Requirement:
Retype the entries below word for word, leaving out every picture.

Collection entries

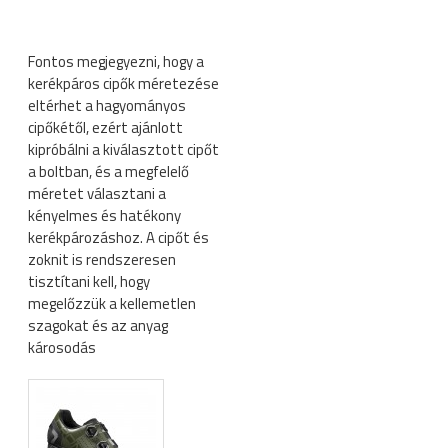
Fontos megjegyezni, hogy a
kerékpáros cipők méretezése
eltérhet a hagyományos
cipőkétől, ezért ajánlott
kipróbálni a kiválasztott cipőt
a boltban, és a megfelelő
méretet választani a
kényelmes és hatékony
kerékpározáshoz. A cipőt és
zoknit is rendszeresen
tisztítani kell, hogy
megelőzzük a kellemetlen
szagokat és az anyag
károsodás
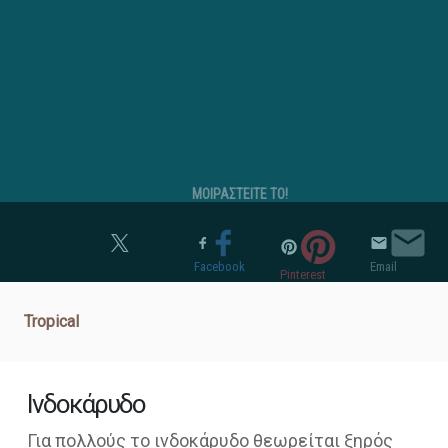
ΜΟΙΡΑΣΤΕΙΤΕ ΤΟ!
Twitter
Facebook
Email
Pinterest
Tropical
Ινδοκάρυδο
Για πολλούς το ινδοκάρυδο θεωρείται ξηρός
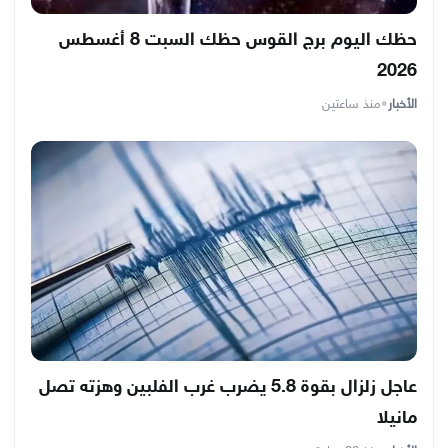
حظك اليوم برج القوس حظك السبت 8 أغسطس
2026
الأخبار
•
منذ ساعتين
عاجل زلزال بقوة 5.8 يضرب غرب الفلبين وهزته تصل
مانيلا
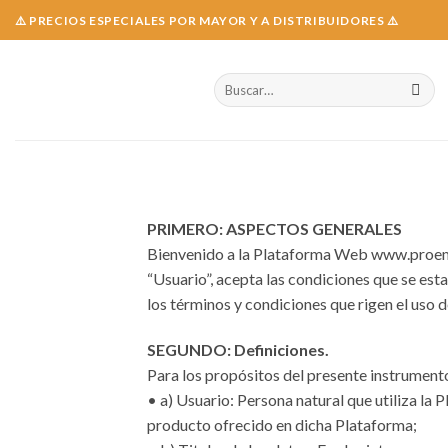
Skip
⚠️ PRECIOS ESPECIALES POR MAYOR Y A DISTRIBUIDORES ⚠️
to
content
Buscar
por:
PRIMERO: ASPECTOS GENERALES
Bienvenido a la Plataforma Web www.proemer.c
“Usuario”, acepta las condiciones que se est
los términos y condiciones que rigen el uso 
SEGUNDO: Definiciones.
Para los propósitos del presente instrumento,
• a) Usuario: Persona natural que utiliza la
producto ofrecido en dicha Plataforma;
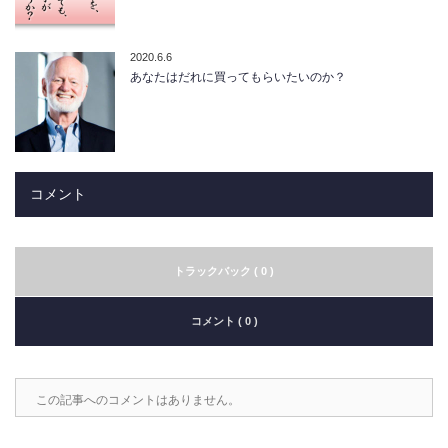
2020.6.6
あなたはだれに買ってもらいたいのか？
コメント
トラックバック ( 0 )
コメント ( 0 )
この記事へのコメントはありません。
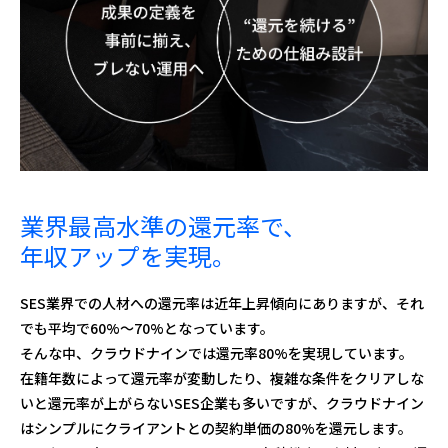
業界最高水準の還元率で、
年収アップを実現。
SES業界での人材への還元率は近年上昇傾向にありますが、それ
でも平均で60%〜70%となっています。
そんな中、クラウドナインでは還元率80%を実現しています。
在籍年数によって還元率が変動したり、複雑な条件をクリアしな
いと還元率が上がらないSES企業も多いですが、クラウドナイン
はシンプルにクライアントとの契約単価の80%を還元します。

Solution:
Fontos megjegyezni, hogy a
kerékpáros cipők méretezése
eltérhet a hagyományos
cipőkétől, ezért ajánlott
kipróbálni a kiválasztott cipőt
a boltban, és a megfelelő
méretet választani a
kényelmes és hatékony
kerékpározáshoz. A cipőt és
zoknit is rendszeresen
tisztítani kell, hogy
megelőzzük a kellemetlen
szagokat és az anyag
károsodás
ΜΟΙΡΑΣΤΕΙΤΕ ΤΟ!
Twitter
Facebook
Email
Pinterest
Tropical
Ινδοκάρυδο
Για πολλούς το ινδοκάρυδο θεωρείται ξηρός
حظك اليوم برج القوس حظك السبت 8 أغسطس
2026
الأخبار
•
منذ ساعتين
عاجل زلزال بقوة 5.8 يضرب غرب الفلبين وهزته تصل
مانيلا
Skip
⚠️ PRECIOS ESPECIALES POR MAYOR Y A DISTRIBUIDORES ⚠️
to
content
Buscar
por:
PRIMERO: ASPECTOS GENERALES
Bienvenido a la Plataforma Web www.proemer.c
“Usuario”, acepta las condiciones que se est
los términos y condiciones que rigen el uso 
SEGUNDO: Definiciones.
Para los propósitos del presente instrumento,
• a) Usuario: Persona natural que utiliza la
producto ofrecido en dicha Plataforma;
2020.6.6
あなたはだれに買ってもらいたいのか？
コメント
トラックバック ( 0 )
コメント ( 0 )
この記事へのコメントはありません。
業界最高水準の還元率で、
年収アップを実現。
SES業界での人材への還元率は近年上昇傾向にありますが、それ
でも平均で60%〜70%となっています。
そんな中、クラウドナインでは還元率80%を実現しています。
在籍年数によって還元率が変動したり、複雑な条件をクリアしな
いと還元率が上がらないSES企業も多いですが、クラウドナイン
はシンプルにクライアントとの契約単価の80%を還元します。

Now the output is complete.